EPFL Doctorate Award - 2022 - Michele Simoncelli
Thermal transport beyond Fourier, and beyond Boltzmann
EPFL thesis n°8158
Thesis director: Prof. N. Marzari
For the development of novel microscopic and mesoscopic theories of thermal transport: the Wigner transport equation, generalizing Peierls-Boltzmann, and the viscous heat equations, generalizing Fourier's law.
Crystals and glasses exhibit fundamentally different heat-conduction mechanisms: the periodicity of crystals allows for the excitation of atomic vibrations that propagate like particles and carry heat, as first discussed by Peierls in 1929; in glasses, instead, the lack of periodicity breaks Peierls’s picture and heat behaves wave-like, diffusing via a wave-like tunneling between atomic vibrational modes, often described by a harmonic theory introduced by Allen and Feldman in 1989.
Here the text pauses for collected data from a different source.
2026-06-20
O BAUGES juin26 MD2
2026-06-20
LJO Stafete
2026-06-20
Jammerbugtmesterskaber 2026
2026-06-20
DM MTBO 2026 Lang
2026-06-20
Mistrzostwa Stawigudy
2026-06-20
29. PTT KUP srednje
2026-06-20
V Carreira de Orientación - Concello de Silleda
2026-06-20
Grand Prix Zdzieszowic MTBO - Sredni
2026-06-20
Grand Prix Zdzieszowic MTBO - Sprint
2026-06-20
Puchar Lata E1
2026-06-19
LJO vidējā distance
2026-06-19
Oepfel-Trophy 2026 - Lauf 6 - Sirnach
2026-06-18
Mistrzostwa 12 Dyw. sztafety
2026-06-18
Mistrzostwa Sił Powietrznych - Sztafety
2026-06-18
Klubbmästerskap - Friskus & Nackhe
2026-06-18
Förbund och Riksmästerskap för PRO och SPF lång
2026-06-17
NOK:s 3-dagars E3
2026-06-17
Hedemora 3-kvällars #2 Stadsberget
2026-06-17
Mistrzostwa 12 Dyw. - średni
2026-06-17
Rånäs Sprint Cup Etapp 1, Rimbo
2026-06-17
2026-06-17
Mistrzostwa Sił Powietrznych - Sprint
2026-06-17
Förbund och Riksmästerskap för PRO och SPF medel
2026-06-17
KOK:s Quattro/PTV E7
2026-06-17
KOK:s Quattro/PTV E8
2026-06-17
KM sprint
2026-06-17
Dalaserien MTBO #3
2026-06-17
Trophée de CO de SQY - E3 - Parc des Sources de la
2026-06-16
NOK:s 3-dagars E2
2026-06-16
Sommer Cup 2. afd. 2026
In this thesis, we developed a unified microscopic equation that describes on an equal footing heat conduction in crystals, glasses, and anything in-between. In particular, it predicts correctly and in agreement with experiments the thermal conductivity in crystals, glasses, and most importantly in the mixed regime of complex crystals with ultra-low or glass-like conductivity.
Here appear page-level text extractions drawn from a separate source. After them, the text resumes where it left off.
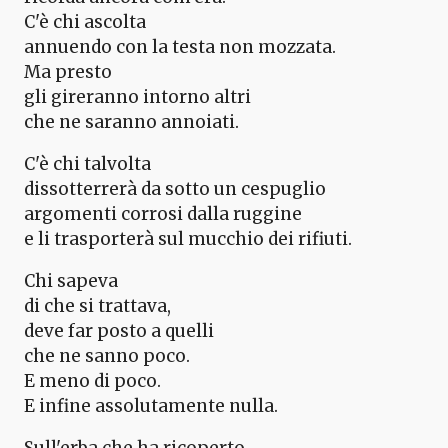
C'è chi ascolta
annuendo con la testa non mozzata.
Ma presto
gli gireranno intorno altri
che ne saranno annoiati.
C'è chi talvolta
dissotterrerà da sotto un cespuglio
argomenti corrosi dalla ruggine
e li trasporterà sul mucchio dei rifiuti.
Chi sapeva
di che si trattava,
deve far posto a quelli
che ne sanno poco.
E meno di poco.
E infine assolutamente nulla.
Sull'erba che ha ricoperto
In practice, this equation has found straightforward applications in the aerospace industry and in the field of renewable energy, setting the stage to systematically engineer thermal barrier coatings, and to enhance the efficiency of devices used for thermoelectric conversion of waste heat into electricity.
We also showed how in the crystalline regime such a microscopic transport equation can be coarse-grained into a set of “viscous heat equations” that generalize Fourier's macroscopic equation, accounting for both diffusion and heat hydrodynamics, and rationalize the recent discovery of heat transfer via temperature waves in devices made of graphite.